Deep-water Reservoirs:
Lessons Learned from Exploration and
Production
By Rod Sloan
What
can we learn about deep-water reservoirs
from fields currently in production?
In frontier and immature deep-water provinces,
where well data are scarce, seismic coverage
is patchy and risks are high, explorationists
are increasingly turning to analogue
provinces and fields for guidance in
predicting trap configuration, reservoir
character and production performance.
Development strategies can also benefit
from the experiences - and mistakes -
of other operators in deep-water fields.
Such an empirical approach has been adopted
by C&C Reservoirs Ltd in an ongoing
global review of the exploration and
development characteristics of nearly
100 deep-water fields. Here, 'deep-water'
denotes the environment of reservoir
deposition rather than the bathymetry
of the present-day field location.
The
studied fields have a wide geographic
distribution, with 40 from North America,
34 from the UK and Europe, 10 each from
Latin America and Africa and three from
the Far East. A total of 30 different
basins are covered that are grouped into
three main types: passive-margin basins
(e.g., Gulf of Mexico, Campos and Lower
Congo basins), transform-margin basins
(e.g., Los Angeles, Bredasdorp and Sabah
basins), and intracontinental basins
(e.g., Central North Sea, Gulf of Suez
and Carnarvon basins). By comparing the
key characteristics of deep-water fields
in these three basin types, important
exploration and development lessons can
be learned that can be applied to prospects
and new discoveries.
Focusing
initially on deep-water fields in passive-margin
basins, recurring patterns of trapping
and reservoir architectural styles are
recognized. Overwhelmingly, passive-margin
fields are contained in combination structural-stratigraphic
traps, with 80% showing some element
of stratigraphic closure, principally
depositional pinch-out, which generally
tends to diminish in importance upslope
with increasing structuration and sand
occurrence. Basinwide mobile substrate
(salt or shale) thickness controls regional
deformation style, the likelihood of
structural trapping and reservoir distribution.
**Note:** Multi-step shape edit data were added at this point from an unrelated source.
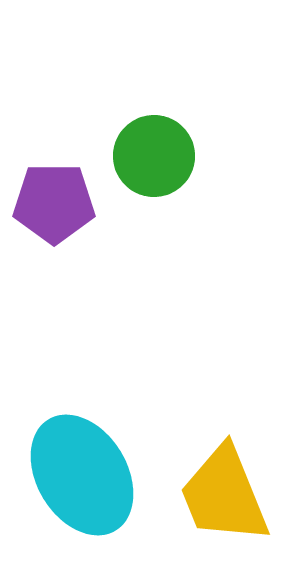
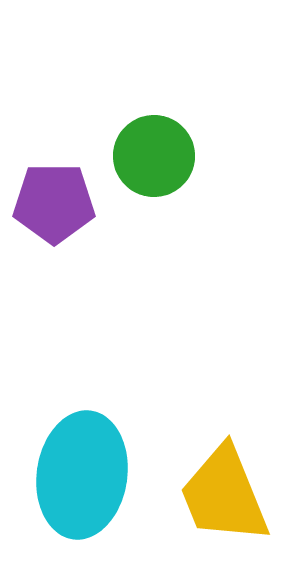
cyan ellipse: rotated 39 degrees clockwise
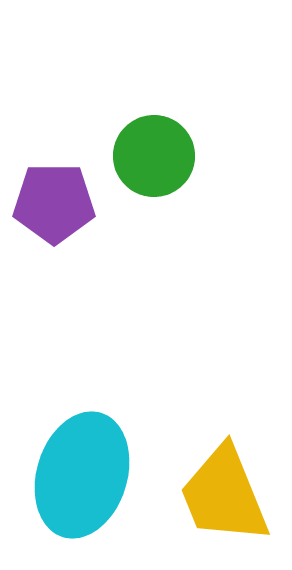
cyan ellipse: rotated 9 degrees clockwise
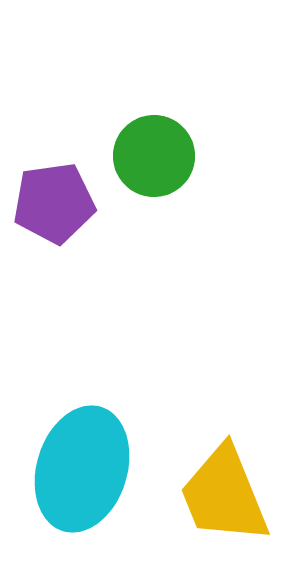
purple pentagon: rotated 8 degrees counterclockwise
cyan ellipse: moved 6 px up
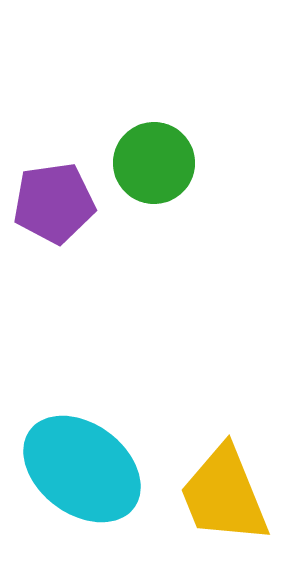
green circle: moved 7 px down
cyan ellipse: rotated 70 degrees counterclockwise
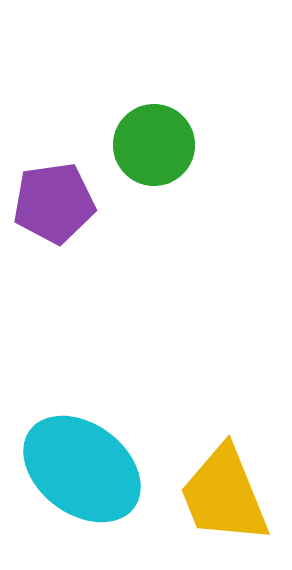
green circle: moved 18 px up
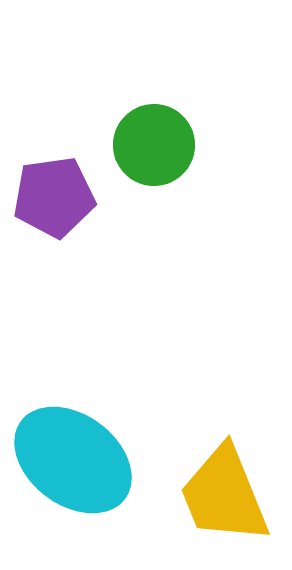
purple pentagon: moved 6 px up
cyan ellipse: moved 9 px left, 9 px up
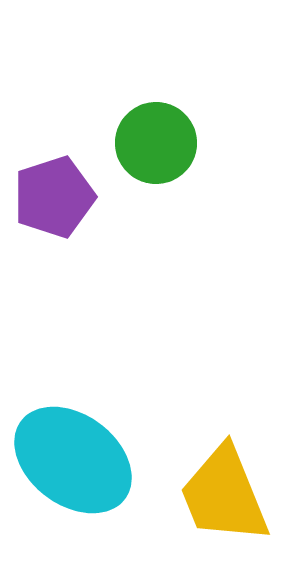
green circle: moved 2 px right, 2 px up
purple pentagon: rotated 10 degrees counterclockwise
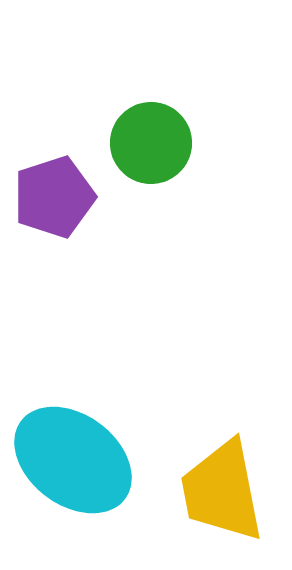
green circle: moved 5 px left
yellow trapezoid: moved 2 px left, 4 px up; rotated 11 degrees clockwise
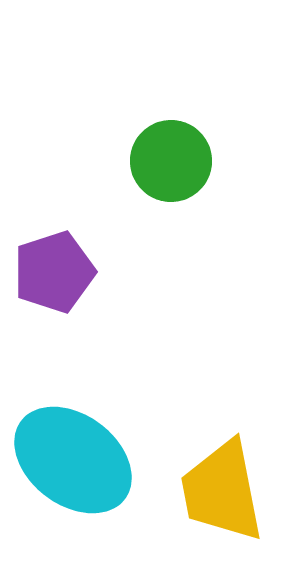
green circle: moved 20 px right, 18 px down
purple pentagon: moved 75 px down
Among the studied fields, six principal
deep-water reservoir types are recognized,
whose abundance varies across the continental
slope: (1) channel-dominated reservoirs,
which are commonest on the middle slope;
(2) sheet-dominated reservoirs - middle-lower
slope; (3) leveed-channel reservoirs
- upper slope; (4) canyon-fill reservoirs
- upper slope-shelf; (5) debrite reservoirs
- upper slope; and (6) contourite reservoirs
- lower slope-abyssal plain.
The
studied fields indicate that development
strategies and recovery efficiencies
in deep-water reservoirs are controlled
primarily by hydrocarbon type, sand-body
connectivity, reservoir permeability
and natural drive mechanism. The presence
of strong aquifer drive in conventional-oil
fields leads to higher recoveries and
may obviate the need for water injection
facilities that are extremely costly
in deep-water locations. Deep-water reservoirs
with solution-gas drives and those with
primary gas caps yield lower ultimate
recoveries. Aquifer drive tends to be
weak where individual sand volumes are
small, faulting is intense and/or reservoirs
are, or have been, deeply buried. The
high porosities (commonly >25%) of
most deep-water reservoirs, particularly
in passive-margin basins, yield high
well potentials, but control of production
of these poorly consolidated sands is
often key to optimizing well recoveries,
especially where oils are viscous. Although
few extended-reach horizontal wells have
so far been drilled, there is no technological
barrier to their drilling in ultra-deep
waters and they are likely to prove essential
for maximizing recovery from variably
interconnected deep-water reservoirs.